Looking at each line of the data below, tally those that contain the word "HttpParsing" and give only the total.

(Beginning of Dataset excerpts)

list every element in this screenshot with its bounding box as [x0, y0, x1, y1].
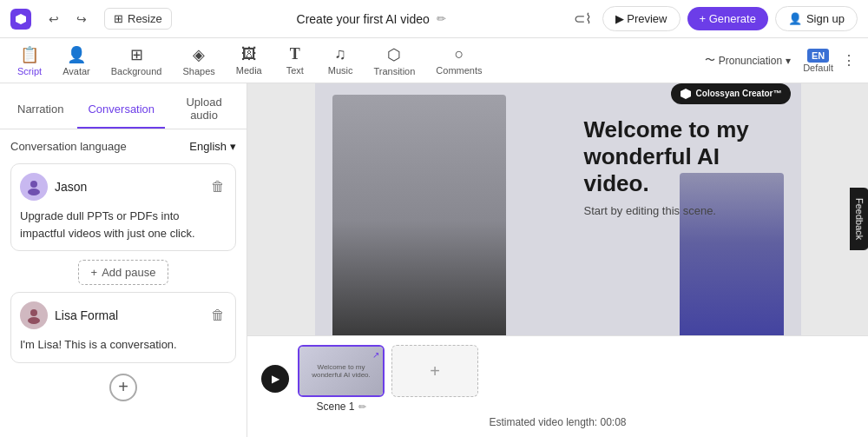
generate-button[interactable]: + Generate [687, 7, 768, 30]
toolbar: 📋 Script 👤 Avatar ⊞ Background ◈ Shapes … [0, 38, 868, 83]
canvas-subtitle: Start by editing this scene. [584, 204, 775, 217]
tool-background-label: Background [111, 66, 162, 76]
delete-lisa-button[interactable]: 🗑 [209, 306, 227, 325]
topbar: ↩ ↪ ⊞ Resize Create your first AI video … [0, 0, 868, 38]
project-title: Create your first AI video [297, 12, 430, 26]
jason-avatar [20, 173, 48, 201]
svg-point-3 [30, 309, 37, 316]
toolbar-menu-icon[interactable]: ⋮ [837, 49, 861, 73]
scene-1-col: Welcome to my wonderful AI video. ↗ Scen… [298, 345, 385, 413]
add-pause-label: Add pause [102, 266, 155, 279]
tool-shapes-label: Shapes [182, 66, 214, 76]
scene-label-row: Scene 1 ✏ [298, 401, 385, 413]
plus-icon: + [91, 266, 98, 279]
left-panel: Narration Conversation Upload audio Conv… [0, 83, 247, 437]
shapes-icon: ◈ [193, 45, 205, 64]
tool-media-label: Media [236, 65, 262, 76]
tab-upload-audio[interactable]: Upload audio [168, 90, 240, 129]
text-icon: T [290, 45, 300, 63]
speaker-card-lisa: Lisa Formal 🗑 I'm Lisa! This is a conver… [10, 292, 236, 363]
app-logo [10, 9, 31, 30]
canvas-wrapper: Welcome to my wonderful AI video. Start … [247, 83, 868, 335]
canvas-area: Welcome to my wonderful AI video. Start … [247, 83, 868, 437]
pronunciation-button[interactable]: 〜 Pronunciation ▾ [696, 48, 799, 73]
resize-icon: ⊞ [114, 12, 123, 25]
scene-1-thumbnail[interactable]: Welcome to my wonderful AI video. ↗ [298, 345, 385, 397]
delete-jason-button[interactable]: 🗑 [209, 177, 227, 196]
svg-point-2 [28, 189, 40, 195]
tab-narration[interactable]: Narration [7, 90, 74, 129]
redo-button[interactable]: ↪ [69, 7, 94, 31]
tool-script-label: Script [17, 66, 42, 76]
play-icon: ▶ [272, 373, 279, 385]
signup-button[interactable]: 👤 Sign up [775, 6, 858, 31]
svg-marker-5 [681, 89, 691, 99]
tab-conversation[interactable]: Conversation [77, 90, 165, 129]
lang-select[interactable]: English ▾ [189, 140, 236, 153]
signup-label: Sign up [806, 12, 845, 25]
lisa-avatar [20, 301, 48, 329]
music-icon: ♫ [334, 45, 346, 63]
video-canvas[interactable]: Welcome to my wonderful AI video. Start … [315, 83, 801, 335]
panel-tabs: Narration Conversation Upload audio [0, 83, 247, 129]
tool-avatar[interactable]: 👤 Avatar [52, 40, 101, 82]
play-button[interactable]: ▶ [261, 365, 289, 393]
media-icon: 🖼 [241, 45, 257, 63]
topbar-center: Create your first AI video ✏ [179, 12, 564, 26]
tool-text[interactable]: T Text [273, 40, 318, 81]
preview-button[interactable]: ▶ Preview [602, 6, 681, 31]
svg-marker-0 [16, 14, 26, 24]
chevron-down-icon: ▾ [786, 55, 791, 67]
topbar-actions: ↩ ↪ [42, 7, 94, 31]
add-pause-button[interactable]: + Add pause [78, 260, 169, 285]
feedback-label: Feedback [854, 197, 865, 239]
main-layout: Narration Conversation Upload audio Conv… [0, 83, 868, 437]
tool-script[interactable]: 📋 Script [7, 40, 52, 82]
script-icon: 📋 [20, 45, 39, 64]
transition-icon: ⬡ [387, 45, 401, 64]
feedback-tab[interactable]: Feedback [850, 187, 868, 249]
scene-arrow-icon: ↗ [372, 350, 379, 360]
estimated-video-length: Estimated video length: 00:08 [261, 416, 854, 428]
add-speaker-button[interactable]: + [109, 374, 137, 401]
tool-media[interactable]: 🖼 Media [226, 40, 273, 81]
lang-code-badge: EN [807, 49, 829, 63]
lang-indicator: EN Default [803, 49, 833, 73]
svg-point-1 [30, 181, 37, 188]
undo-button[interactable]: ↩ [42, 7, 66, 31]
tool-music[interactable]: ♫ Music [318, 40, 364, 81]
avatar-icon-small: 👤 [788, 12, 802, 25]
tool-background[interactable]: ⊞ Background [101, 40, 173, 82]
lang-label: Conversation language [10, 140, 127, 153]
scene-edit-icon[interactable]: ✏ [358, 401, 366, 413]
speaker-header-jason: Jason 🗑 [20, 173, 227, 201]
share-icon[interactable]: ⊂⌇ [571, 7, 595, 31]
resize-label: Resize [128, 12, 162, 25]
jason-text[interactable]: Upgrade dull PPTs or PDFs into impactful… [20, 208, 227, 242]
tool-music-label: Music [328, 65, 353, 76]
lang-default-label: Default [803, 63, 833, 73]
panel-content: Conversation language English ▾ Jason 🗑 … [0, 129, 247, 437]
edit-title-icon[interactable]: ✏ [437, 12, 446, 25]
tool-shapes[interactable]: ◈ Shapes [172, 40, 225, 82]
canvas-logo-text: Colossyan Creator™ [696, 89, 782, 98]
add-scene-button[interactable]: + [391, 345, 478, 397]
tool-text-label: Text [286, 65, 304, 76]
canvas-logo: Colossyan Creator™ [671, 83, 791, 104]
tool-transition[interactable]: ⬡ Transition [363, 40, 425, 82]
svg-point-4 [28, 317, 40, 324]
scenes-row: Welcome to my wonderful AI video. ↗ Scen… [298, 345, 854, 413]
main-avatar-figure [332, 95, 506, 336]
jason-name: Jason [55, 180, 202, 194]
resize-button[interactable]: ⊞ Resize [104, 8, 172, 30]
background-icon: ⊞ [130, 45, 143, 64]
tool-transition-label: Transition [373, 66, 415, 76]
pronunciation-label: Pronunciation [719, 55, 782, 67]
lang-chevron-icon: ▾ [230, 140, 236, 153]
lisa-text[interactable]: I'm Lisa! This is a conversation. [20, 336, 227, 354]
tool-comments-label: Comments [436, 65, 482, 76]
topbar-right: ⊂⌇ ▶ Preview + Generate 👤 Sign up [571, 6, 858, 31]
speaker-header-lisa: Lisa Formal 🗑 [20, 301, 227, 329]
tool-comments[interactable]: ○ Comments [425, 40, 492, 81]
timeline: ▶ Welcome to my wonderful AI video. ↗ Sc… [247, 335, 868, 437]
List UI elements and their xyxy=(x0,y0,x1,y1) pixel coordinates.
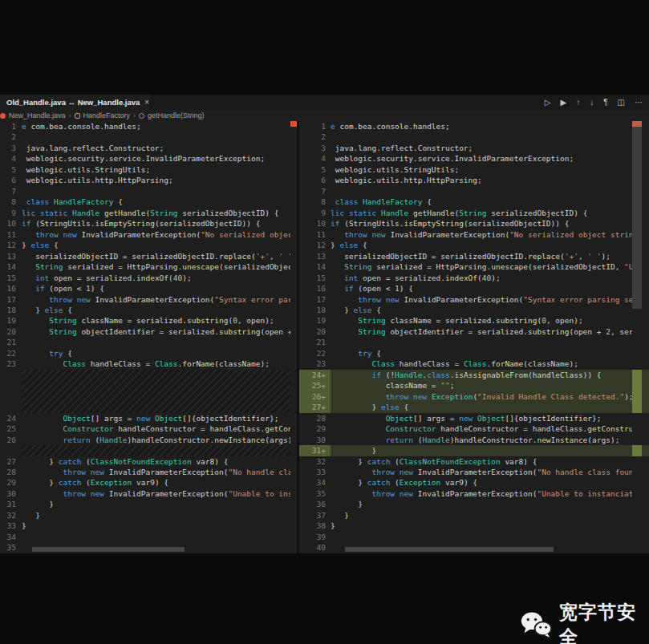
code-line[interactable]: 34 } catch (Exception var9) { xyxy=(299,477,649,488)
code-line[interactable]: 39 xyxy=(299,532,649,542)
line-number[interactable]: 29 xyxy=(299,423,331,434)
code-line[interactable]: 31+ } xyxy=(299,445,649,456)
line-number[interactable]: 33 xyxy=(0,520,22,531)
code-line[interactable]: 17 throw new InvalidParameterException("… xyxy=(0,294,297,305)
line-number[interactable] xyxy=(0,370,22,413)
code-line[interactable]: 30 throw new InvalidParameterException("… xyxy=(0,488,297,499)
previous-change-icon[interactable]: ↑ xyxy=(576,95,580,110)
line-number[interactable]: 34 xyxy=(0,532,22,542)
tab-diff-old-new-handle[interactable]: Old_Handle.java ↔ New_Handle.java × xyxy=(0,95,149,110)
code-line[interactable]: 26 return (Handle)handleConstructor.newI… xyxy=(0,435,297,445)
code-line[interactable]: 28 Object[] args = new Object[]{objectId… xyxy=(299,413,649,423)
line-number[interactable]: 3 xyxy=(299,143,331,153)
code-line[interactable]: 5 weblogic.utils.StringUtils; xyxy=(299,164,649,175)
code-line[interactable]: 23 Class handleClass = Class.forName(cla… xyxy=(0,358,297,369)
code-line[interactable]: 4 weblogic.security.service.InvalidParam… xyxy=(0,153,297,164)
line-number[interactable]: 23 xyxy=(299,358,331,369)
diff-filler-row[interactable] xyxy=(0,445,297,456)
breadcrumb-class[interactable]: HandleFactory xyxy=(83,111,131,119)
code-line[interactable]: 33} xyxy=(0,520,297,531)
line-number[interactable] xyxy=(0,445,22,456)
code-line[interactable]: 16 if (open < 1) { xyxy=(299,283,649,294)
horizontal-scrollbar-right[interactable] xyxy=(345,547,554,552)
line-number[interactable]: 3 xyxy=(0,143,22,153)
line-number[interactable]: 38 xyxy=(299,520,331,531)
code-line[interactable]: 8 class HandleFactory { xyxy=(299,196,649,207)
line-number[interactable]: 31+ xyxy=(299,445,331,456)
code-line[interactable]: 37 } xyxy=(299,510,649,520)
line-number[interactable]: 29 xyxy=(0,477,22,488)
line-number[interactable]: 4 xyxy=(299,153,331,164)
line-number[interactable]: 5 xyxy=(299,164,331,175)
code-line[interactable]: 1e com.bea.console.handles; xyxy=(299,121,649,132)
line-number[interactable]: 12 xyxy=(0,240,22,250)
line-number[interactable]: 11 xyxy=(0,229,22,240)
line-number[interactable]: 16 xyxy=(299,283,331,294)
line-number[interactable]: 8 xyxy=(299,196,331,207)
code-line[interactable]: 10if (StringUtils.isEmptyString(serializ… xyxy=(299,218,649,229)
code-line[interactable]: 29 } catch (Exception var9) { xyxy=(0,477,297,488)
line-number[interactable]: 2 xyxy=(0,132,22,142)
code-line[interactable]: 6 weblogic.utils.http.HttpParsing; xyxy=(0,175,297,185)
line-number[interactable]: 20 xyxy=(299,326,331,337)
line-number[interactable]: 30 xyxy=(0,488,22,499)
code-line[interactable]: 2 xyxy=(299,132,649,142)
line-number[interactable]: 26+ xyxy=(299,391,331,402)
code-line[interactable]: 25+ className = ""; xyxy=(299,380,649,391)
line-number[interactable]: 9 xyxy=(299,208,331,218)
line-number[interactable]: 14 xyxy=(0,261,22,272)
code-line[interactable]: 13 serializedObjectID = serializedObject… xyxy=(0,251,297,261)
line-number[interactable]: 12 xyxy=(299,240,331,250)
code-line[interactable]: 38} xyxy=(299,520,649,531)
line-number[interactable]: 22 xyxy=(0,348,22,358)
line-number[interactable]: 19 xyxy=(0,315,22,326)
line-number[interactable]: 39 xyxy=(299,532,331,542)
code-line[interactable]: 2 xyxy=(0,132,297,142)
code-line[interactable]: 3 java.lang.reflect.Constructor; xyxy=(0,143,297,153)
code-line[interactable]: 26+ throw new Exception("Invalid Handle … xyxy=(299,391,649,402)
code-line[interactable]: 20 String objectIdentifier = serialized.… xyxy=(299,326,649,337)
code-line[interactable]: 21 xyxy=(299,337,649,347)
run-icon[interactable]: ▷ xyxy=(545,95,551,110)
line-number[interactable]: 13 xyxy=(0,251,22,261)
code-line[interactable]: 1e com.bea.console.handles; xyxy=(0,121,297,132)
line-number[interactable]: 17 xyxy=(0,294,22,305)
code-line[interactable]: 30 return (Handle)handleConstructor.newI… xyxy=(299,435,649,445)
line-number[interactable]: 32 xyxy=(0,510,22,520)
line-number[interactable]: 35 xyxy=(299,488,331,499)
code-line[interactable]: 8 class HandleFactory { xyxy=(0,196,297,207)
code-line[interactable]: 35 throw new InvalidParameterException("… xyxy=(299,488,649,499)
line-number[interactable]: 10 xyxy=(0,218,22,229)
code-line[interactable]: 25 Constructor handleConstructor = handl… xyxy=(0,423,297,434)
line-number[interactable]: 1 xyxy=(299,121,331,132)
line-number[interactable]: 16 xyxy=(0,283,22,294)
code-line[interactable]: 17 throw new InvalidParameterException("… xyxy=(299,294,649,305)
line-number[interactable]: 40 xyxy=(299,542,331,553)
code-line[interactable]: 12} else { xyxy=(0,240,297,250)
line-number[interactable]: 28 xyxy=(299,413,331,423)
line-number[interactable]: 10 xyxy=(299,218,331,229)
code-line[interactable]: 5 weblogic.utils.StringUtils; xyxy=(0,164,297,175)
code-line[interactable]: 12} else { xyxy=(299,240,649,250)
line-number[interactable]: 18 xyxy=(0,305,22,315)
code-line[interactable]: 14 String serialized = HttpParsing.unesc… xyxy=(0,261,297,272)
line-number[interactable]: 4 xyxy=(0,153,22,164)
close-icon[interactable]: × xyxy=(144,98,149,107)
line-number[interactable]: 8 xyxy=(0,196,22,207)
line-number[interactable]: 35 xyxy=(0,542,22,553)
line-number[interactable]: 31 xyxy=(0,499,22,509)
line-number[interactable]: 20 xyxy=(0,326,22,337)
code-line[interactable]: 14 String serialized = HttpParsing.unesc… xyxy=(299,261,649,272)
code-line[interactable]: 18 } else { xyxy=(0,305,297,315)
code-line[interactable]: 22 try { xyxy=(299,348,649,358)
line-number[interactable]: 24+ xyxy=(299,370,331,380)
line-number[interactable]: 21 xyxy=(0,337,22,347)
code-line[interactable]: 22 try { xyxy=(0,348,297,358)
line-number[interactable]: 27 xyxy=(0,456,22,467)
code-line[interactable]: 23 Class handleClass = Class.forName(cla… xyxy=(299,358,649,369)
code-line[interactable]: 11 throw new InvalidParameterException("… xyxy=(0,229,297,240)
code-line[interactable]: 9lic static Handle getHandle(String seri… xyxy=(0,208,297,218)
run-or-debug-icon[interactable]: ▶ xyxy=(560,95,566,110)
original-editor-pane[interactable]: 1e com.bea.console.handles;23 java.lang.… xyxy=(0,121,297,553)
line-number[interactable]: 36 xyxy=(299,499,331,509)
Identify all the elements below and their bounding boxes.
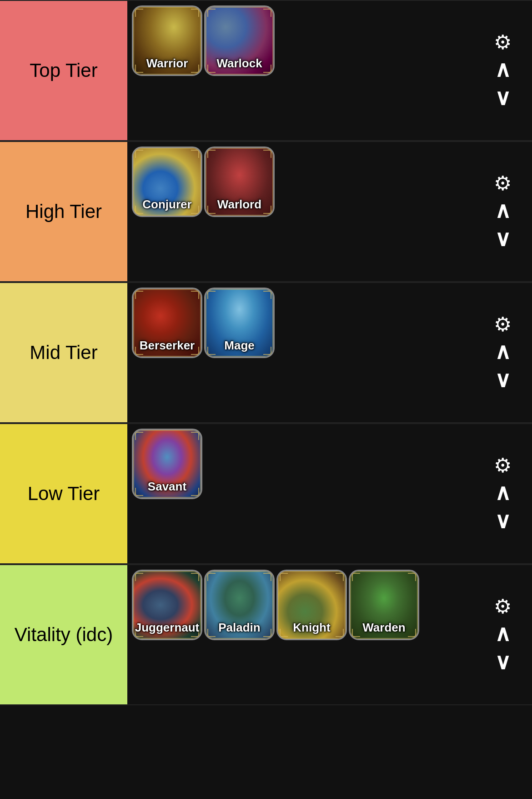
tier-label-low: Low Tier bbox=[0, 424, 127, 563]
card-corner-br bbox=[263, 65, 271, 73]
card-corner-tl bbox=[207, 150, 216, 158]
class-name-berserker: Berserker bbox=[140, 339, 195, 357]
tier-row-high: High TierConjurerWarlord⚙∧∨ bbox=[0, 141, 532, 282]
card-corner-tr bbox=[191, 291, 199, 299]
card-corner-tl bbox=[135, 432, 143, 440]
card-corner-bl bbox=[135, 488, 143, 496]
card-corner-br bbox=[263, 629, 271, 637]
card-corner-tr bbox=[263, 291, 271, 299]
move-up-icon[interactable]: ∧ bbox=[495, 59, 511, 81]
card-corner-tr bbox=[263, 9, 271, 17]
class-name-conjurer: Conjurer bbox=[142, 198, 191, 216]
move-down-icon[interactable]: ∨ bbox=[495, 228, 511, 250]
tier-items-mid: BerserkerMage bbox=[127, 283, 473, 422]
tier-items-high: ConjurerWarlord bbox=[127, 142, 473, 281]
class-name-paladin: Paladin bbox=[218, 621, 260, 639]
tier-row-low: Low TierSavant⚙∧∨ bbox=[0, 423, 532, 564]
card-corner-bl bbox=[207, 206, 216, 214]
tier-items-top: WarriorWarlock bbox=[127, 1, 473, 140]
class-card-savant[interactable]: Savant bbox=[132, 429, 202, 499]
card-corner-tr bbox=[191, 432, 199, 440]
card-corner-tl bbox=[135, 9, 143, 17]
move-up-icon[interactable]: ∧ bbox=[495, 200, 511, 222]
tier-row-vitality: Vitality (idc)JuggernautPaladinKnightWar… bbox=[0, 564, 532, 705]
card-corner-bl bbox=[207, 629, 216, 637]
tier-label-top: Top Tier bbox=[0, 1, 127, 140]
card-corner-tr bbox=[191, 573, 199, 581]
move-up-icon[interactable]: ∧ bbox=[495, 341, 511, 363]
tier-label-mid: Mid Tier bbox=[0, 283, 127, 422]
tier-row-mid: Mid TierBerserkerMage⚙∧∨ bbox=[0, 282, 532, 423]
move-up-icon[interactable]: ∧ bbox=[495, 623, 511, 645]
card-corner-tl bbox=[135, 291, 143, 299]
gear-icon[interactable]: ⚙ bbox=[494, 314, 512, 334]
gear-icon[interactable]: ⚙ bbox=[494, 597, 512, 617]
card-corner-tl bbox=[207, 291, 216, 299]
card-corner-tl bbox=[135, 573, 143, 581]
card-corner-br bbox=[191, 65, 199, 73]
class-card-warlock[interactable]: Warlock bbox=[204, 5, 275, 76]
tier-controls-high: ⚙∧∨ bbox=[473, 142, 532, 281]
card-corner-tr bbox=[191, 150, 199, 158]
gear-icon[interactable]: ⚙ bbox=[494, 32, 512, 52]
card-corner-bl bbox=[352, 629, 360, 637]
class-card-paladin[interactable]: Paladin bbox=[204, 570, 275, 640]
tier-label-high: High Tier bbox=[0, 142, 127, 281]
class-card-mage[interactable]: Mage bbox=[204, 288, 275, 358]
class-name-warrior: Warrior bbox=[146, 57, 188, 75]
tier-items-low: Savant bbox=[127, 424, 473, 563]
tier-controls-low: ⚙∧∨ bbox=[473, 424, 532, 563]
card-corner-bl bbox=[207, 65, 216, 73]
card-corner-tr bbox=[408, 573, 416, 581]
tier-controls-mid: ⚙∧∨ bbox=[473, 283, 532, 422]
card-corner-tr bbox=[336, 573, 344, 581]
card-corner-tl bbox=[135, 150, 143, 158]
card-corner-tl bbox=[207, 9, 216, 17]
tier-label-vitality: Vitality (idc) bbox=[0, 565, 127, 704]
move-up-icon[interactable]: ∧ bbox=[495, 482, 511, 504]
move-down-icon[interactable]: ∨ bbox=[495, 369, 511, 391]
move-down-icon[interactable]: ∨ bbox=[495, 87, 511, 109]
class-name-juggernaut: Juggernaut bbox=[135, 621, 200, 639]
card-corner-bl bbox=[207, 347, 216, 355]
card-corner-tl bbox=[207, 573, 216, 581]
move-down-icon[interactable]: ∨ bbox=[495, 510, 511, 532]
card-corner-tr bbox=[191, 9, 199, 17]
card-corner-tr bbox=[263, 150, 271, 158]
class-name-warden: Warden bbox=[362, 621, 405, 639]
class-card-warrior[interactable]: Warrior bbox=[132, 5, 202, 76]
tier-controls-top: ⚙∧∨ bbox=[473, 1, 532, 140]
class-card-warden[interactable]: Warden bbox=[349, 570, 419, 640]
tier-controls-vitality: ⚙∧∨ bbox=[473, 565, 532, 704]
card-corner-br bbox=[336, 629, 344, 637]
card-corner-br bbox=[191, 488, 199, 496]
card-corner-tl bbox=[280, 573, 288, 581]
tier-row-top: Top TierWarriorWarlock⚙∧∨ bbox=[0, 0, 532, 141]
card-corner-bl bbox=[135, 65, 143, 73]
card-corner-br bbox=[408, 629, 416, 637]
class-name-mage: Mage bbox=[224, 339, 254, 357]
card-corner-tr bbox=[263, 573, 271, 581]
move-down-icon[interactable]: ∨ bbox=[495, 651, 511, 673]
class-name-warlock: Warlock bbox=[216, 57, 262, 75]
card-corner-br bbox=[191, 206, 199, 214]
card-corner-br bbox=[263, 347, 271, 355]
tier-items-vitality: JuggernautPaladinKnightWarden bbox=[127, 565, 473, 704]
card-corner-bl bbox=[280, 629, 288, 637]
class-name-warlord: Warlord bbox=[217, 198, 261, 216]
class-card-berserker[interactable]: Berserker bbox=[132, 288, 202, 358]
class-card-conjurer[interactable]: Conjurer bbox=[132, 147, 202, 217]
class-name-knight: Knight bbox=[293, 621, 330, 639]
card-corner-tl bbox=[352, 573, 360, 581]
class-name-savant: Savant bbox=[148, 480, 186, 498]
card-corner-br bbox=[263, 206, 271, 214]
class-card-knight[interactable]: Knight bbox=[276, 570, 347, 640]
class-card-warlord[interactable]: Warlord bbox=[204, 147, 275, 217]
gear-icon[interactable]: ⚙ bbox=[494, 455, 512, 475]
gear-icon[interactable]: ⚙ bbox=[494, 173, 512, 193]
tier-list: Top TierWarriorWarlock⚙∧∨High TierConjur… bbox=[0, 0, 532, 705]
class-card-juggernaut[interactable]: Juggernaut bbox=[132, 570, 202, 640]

(End of Dataset excerpts)

• **Solution for this problem**
3